▶ [What to work on]: Would you please return the lines of the entries below starting at the line that has "73760 Ostfildern oder unter" and ending at the line that has "Fördermöglichkeiten für Gewerbekunden", both included, exactly as they are?

*** Opening Extracted material ***

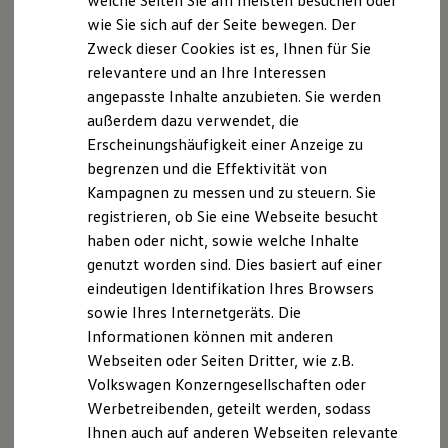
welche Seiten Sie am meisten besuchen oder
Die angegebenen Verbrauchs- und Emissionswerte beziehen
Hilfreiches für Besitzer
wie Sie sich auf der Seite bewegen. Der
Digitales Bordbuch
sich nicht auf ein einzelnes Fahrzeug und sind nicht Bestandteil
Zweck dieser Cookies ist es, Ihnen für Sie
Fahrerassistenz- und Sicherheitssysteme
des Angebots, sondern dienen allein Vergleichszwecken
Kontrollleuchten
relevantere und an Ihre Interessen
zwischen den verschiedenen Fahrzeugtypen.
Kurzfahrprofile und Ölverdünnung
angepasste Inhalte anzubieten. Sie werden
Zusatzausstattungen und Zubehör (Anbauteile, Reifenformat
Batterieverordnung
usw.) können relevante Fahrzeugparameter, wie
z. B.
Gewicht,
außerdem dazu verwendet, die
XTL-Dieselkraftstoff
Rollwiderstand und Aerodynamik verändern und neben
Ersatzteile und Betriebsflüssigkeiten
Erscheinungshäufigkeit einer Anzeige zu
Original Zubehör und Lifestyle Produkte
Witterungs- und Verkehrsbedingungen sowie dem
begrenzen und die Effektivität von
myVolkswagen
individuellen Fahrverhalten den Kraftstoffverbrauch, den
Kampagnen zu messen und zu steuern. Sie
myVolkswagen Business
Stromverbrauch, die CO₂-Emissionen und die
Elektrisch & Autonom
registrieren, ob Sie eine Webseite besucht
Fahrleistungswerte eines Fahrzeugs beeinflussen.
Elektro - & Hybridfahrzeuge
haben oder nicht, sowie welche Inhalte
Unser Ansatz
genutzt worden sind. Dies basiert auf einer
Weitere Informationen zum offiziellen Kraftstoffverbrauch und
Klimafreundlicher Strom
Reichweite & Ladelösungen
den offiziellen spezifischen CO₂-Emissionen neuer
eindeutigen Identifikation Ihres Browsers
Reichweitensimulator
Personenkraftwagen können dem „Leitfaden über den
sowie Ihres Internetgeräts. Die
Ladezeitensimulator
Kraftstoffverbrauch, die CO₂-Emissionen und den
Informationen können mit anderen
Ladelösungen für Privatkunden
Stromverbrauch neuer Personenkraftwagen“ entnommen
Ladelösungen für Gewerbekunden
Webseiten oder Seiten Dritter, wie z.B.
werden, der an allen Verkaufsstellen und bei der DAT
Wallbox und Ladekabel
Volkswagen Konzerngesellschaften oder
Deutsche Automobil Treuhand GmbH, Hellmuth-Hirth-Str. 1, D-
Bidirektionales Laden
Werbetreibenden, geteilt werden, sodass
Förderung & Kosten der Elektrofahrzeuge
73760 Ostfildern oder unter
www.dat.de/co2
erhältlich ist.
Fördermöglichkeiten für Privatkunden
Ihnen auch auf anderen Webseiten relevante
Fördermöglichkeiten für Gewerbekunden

*** Closing Extracted material ***
*** Opening Extracted material ***

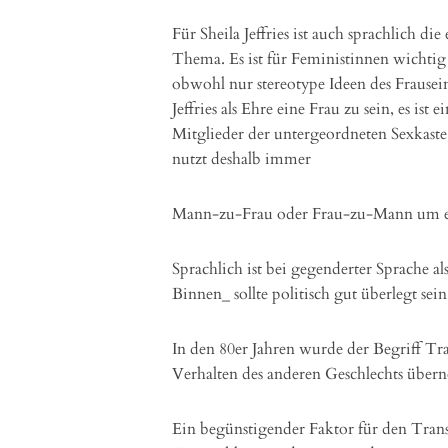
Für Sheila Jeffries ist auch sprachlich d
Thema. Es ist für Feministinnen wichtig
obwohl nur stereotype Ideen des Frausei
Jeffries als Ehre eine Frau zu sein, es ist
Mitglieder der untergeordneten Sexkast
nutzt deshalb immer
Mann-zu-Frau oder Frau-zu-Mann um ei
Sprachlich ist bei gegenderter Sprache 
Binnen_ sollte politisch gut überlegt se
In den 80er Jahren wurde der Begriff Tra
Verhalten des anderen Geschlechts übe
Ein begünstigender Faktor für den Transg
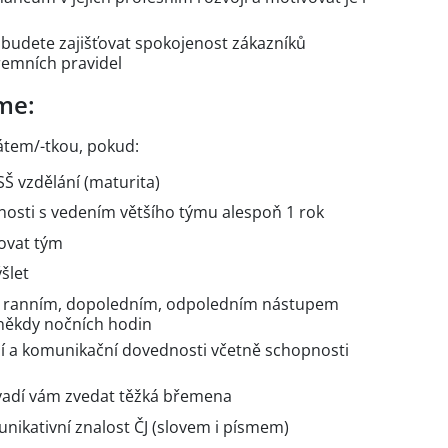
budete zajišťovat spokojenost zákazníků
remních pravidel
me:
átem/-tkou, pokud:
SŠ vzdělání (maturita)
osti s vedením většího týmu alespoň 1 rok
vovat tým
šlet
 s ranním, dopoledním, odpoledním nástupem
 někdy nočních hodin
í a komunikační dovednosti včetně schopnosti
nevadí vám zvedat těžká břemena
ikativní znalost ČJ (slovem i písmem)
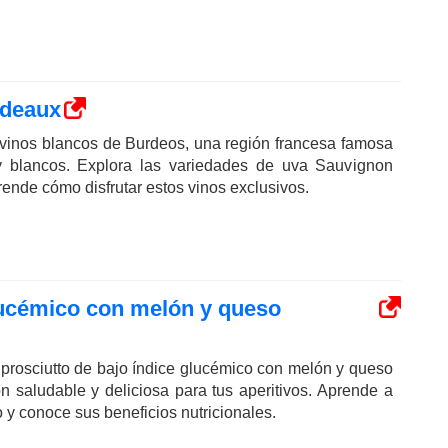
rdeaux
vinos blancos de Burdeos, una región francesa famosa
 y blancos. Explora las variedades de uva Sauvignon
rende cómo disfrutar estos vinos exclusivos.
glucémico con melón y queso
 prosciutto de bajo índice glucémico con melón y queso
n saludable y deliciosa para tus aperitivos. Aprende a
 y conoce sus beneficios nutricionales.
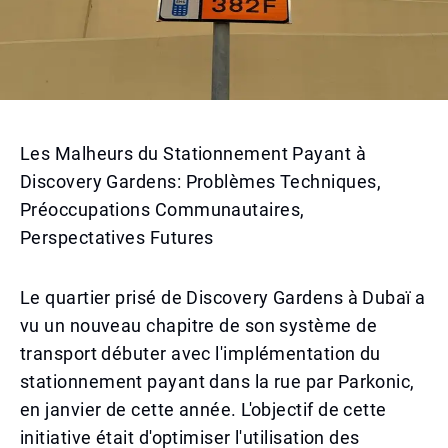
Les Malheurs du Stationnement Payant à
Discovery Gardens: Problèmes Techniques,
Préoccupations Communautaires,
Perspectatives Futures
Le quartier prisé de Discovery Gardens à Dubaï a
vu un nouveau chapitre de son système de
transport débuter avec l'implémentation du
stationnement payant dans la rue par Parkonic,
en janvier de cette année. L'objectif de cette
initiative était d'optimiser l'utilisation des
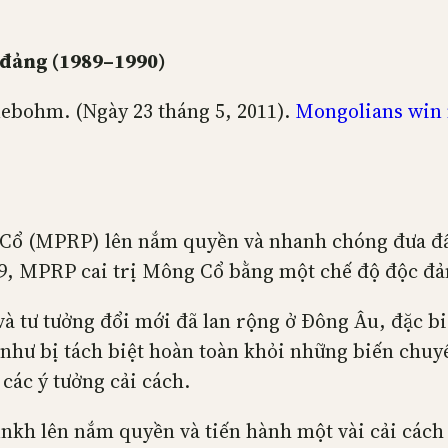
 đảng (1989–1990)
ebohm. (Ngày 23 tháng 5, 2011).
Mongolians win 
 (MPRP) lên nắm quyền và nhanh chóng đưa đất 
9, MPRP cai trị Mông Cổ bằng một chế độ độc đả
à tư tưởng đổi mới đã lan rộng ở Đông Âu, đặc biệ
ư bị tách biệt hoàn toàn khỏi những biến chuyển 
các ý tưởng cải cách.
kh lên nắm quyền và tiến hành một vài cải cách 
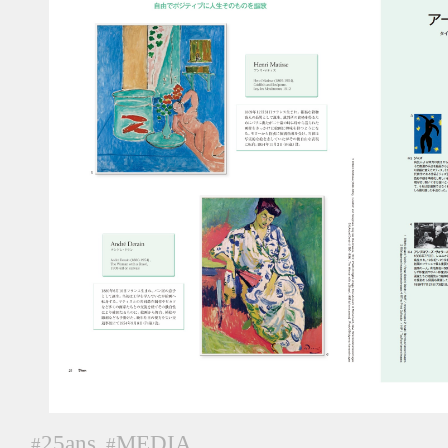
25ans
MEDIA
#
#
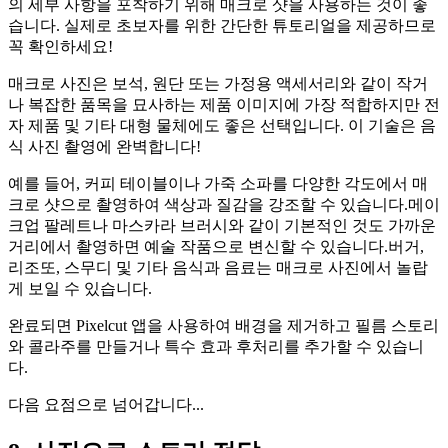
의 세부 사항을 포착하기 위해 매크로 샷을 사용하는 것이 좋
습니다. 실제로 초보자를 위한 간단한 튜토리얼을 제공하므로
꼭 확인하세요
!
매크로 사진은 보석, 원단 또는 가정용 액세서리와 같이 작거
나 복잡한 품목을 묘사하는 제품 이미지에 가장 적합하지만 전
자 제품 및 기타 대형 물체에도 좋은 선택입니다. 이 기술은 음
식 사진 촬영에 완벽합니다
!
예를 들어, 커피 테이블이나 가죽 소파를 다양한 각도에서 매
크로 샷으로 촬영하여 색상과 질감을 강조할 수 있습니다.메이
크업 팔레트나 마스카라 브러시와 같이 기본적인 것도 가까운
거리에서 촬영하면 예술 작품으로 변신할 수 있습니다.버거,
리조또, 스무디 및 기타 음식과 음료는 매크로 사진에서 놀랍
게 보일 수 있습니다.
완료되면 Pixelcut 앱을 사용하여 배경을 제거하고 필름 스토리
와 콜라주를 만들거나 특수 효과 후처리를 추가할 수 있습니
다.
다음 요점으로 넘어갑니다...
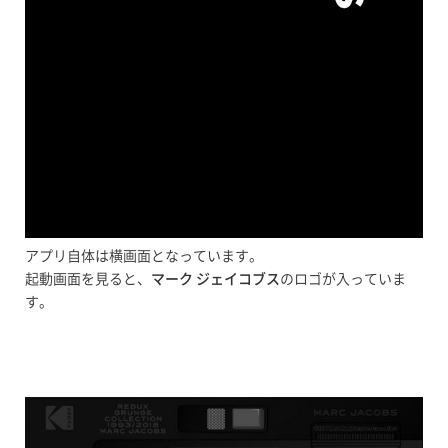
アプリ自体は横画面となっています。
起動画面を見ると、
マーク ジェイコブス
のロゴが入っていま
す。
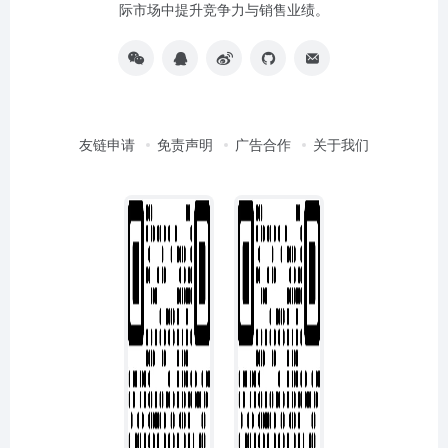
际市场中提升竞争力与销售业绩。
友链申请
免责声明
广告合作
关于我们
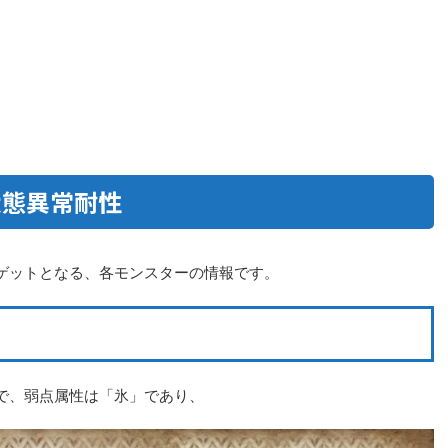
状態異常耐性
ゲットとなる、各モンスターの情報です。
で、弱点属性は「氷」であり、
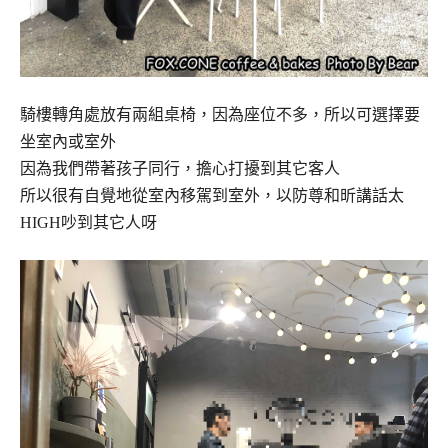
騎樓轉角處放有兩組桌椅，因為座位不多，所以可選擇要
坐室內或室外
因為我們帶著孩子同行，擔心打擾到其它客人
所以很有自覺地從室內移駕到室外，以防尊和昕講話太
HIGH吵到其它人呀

*** Closing Extracted material ***

▶ [Task solution]:
73760 Ostfildern oder unter
www.dat.de/co2
erhältlich ist.
Fördermöglichkeiten für Privatkunden
Ihnen auch auf anderen Webseiten relevante
Fördermöglichkeiten für Gewerbekunden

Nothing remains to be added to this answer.